Positive relationships can be career difference-makers.

Key points

  • For career purposes, building relationships at work can be almost as valuable as building technical skills.
  • Positive relationships are a lubricant that keeps an organization's interpersonal machinery running smoothly.
  • Building such relationships doesn't have to be crassly political, but can be a worthwhile investment of time.

Every once in a great while you come across a statement that perfectly encapsulates something you had long intuitively felt but never articulated.

This was my reaction when I recently read a management tip from Harvard Business Review on promotions and relationships.

Source: Alexander Suhorucov/Pexels
A network of positive working relationships is a career asset.
Source: Alexander Suhorucov/Pexels

"Have you ever been told that you’re 'just not ready' for a promotion, despite a successful track record?" the short article asked. "This type of feedback often means that you’ve spent too much time building your skills—and not enough time building relationships."

It was a concise, insightful statement that touched on a dynamic I had observed many times throughout a long management career. We like to think the working world is a perfect meritocracy where talents and skills are always accurately rewarded, but the reality is it's a highly imperfect meritocracy where relationships can be difference makers.

Looking beyond daily tasks

I say this not with any sense of grievance or value judgment; I mean it to be simply an objective observation about the working world. As a wise old anonymous philosopher once observed, "It is what it is." And since this is the way the working world often is, it only makes good career sense to pay attention to it.

Looking back on the arc of my own career, it's clear to me now that my younger self had a pretty reasonable amount of technical expertise ... but for years I was focused only on "doing my own job" and doing it well. When I began to look beyond my own daily tasks and started developing deeper working relationships and a broader understanding of organizational issues, my career began to accelerate. By "working relationships," I mean not only with my direct manager (though that's an important one for sure), but also with peers, with colleagues, and with other respected influencers in the company.

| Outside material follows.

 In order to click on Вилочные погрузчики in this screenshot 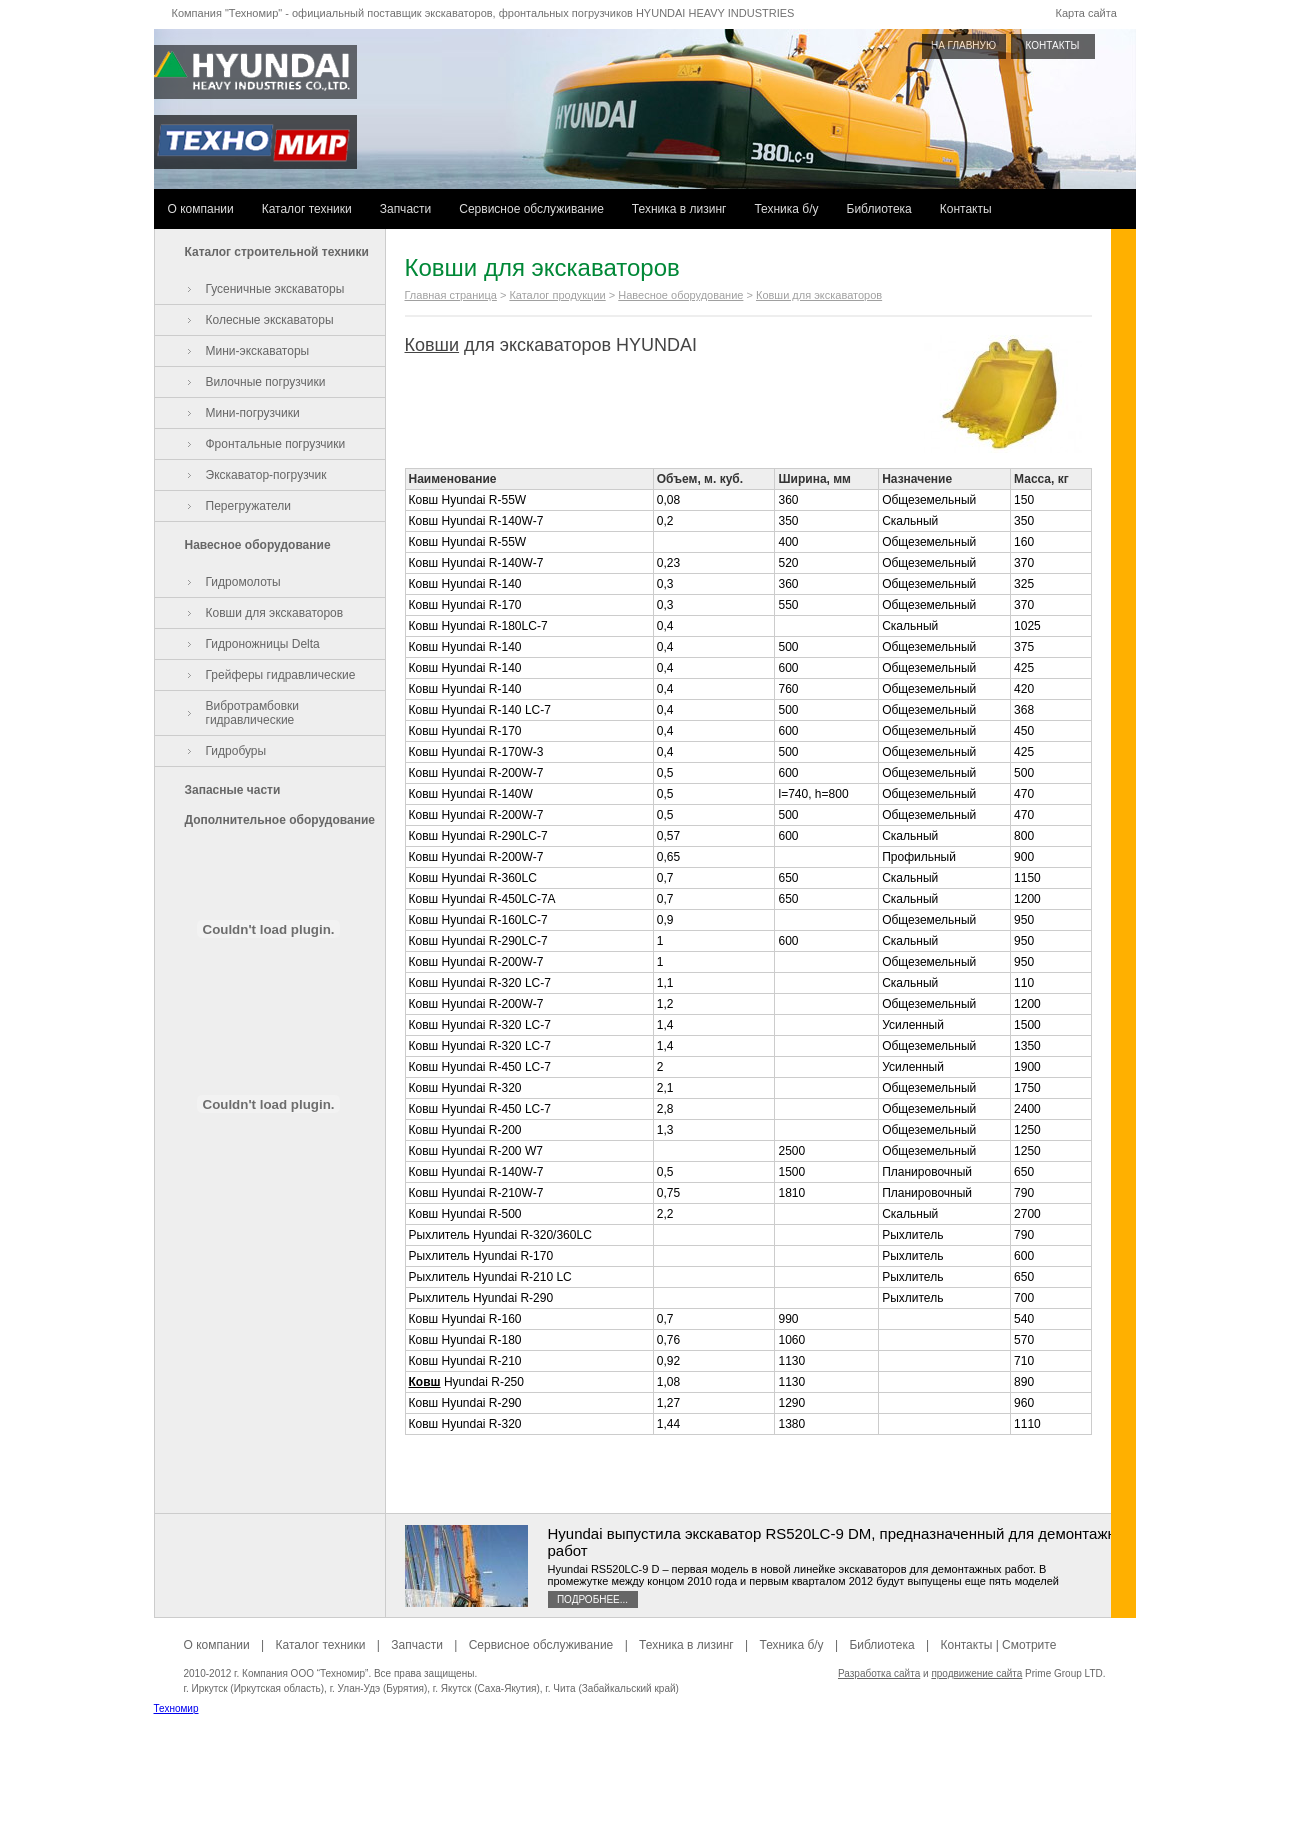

Similarly (or, more accurately, conversely), over the years there were talented people I managed whom I could not get promoted, despite my efforts to do so, because they had not built a solid network of relationships around the company and thus were not known and trusted as well as they should have been. Perhaps it was partly my fault for not advocating as forcefully or persuasively as I could have, but it was also partly theirs for not having nurtured the kind of relationships that would have helped pave their way.

Positive relationships are a lubricant that keeps an organization's interpersonal machinery running smoothly. Without a lubricant, machinery easily breaks drown.

This is not to say we should all be wildly political animals; I'm in no way advocating behavior that is crassly or obnoxiously self-promoting. I'm simply saying that it's a worthwhile investment of time to build certain workplace relationships, to gain an understanding of what business matters other people are dealing with, and to be a constructive force, a good team player who can be counted on when hard issues arise, as they always do.

Over the years I attended innumerable management meetings where a potential promotion was being discussed, and questions would commonly be posed along the lines of "What does Johnson think of her? ... or Mary over in HR? ... or how well does she get along with Davis, that go-to project manager in IT?" Much as we'd like to think such judgments are random and peripheral, the reality is they can be make-or-break data points in lean organizations where promotions are valued and hard to come by.

A solid network of positive working relationships helps make tough management decisions a whole lot easier.

References

Harvard Business Review, The Management Tip of the Day, April 20, 2021. "To Get Promoted, Build Your Relationships."